On Tuesday, 13 February 2024 at 00:59:36 UTC, Richard (Rikki) Andrew Cattermole wrote:
> On 13/02/2024 6:52 AM, H. S. Teoh wrote:
> One example of the usefulness of a loop construct that supports the above construct in full generality is the outputing of list delimiters. If we postulate a syntax construct like:
|loop { loopBodyBeforeCondition(); } while(cond) { loopBodyAfterCondition(); } |
then, given some range r of items, we can output it with delimiters like this:
|loop { writef("%s", r.front); r.popFront; } while(!r.empty) { write(", "); } |
Oh I quite like this.
Me, too. I love this:
do
{
…
}
while (cond)
{
…
}
It’s a lot more structured than:
for (;;)
{
…
if (!cond) break;
…
}
The only issue I see is it would probably be useful to have the variables declared in the top part be in scope in the lower part, however that is counterintuitive because of separated blocks. The less structured construct solves this.
In my 4-statement for
loop, it’s not surprising that a variable declared in the prepare step is present in the loop body.

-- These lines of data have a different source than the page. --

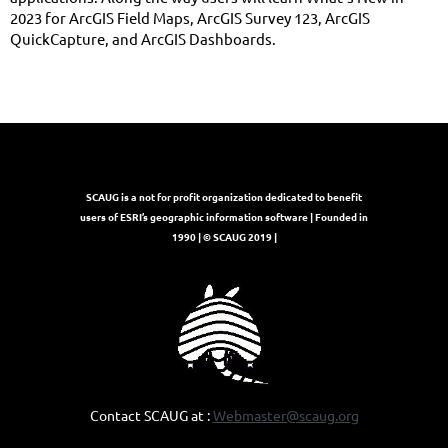
2023 for ArcGIS Field Maps, ArcGIS Survey 123, ArcGIS
QuickCapture, and ArcGIS Dashboards.
SCAUG is a not for profit organization dedicated to benefit
users of ESRI’s geographic information software | Founded in
1990 | © SCAUG 2019 |
Contact SCAUG at :
Webmaster@scaug.org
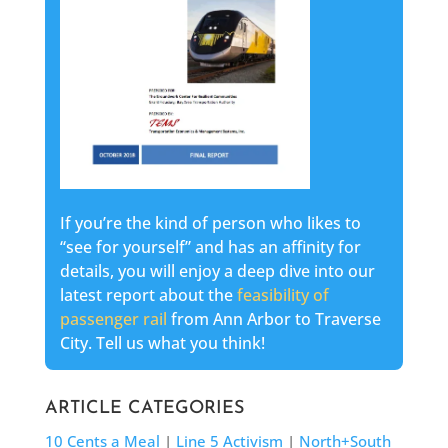
If you’re the kind of person who likes to
“see for yourself” and has an affinity for
details, you will enjoy a deep dive into our
latest report about the
feasibility of
passenger rail
from Ann Arbor to Traverse
City. Tell us what you think!
ARTICLE CATEGORIES
10 Cents a Meal
|
Line 5 Activism
|
North+South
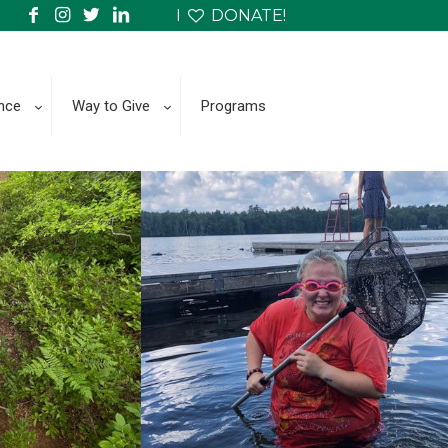
I
DONATE!
nce
Way to Give
Programs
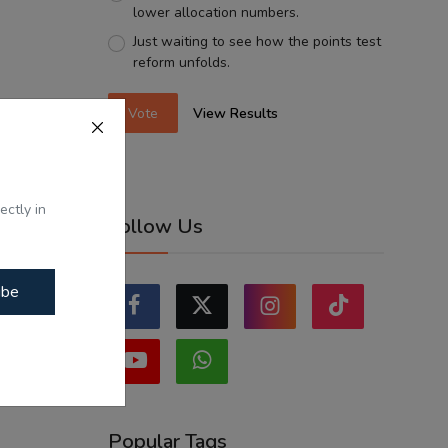
lower allocation numbers.
Just waiting to see how the points test
reform unfolds.
Vote
View Results
ectly in
Follow Us
ibe
Popular Tags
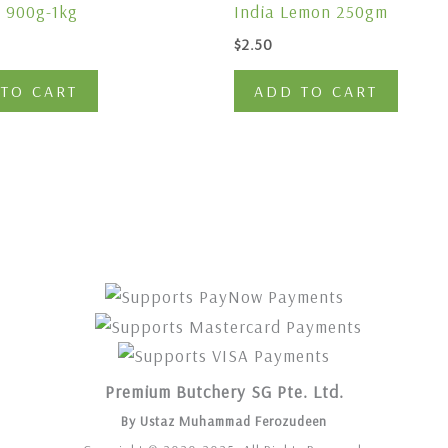
 900g-1kg
India Lemon 250gm
$
2.50
TO CART
ADD TO CART
Premium Butchery SG Pte. Ltd.
By Ustaz Muhammad Ferozudeen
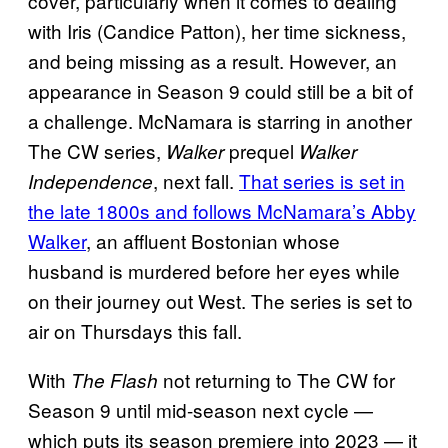
cover, particularly when it comes to dealing
with Iris (Candice Patton), her time sickness,
and being missing as a result. However, an
appearance in Season 9 could still be a bit of
a challenge. McNamara is starring in another
The CW series,
prequel
Walker
Walker
, next fall.
That series is set in
Independence
the late 1800s and follows McNamara’s Abby
Walker
, an affluent Bostonian whose
husband is murdered before her eyes while
on their journey out West. The series is set to
air on Thursdays this fall.
With
not returning to The CW for
The Flash
Season 9 until mid-season next cycle —
which puts its season premiere into 2023 — it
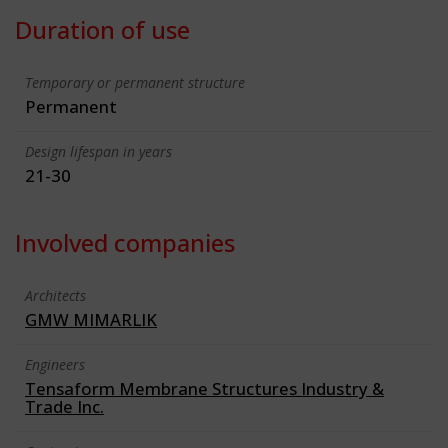
Duration of use
Temporary or permanent structure
Permanent
Design lifespan in years
21-30
Involved companies
Architects
GMW MIMARLIK
Engineers
Tensaform Membrane Structures Industry &
Trade Inc.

Alternatively, one can double-down on D’s for loop weirdness and allow this:
for ({int i = 1; int n = 10;} i < n; ++i) { } // already possible
for (int i = 0; {int n = 10 - i; i < n;} ++i) { } // new!
Thinking about it, I actually like that more. The small semicolon could really easily be missed, while the braces are striking.
I know I’ve seen this in some diagrams at university. Probably some form of Nassi–Shneiderman diagram. The University of Darmstadt has one here: https://www.iim.maschinenbau.tu-darmstadt.de/kursunterlagen_archiv/pst_ws1314/04-Methoden-3/Theorie/nassishneidermann.html (German) Image only:https://www.iim.maschinenbau.tu-darmstadt.de/kursunterlagen_archiv/pst_ws1314/04-Methoden-3/Theorie/endlosschleife.png
On the other hand, this is rather obscure and I don’t intuit how it’ll work:
foreach(x; xs)
{
…
}
while
{
…
}
This is my attempt to express it in terms of a while
loop and range primitives:
for (;;)
{
…
if (!xs.empty) break;
auto x = xs.front;
…
xs.popFront;
}
It’s weird to do stuff before you check a range for empty. It’s fine explicitly, but it would be weird to have x
not be there in the first block after foreach
.
Correct me if I got the lowering wrong.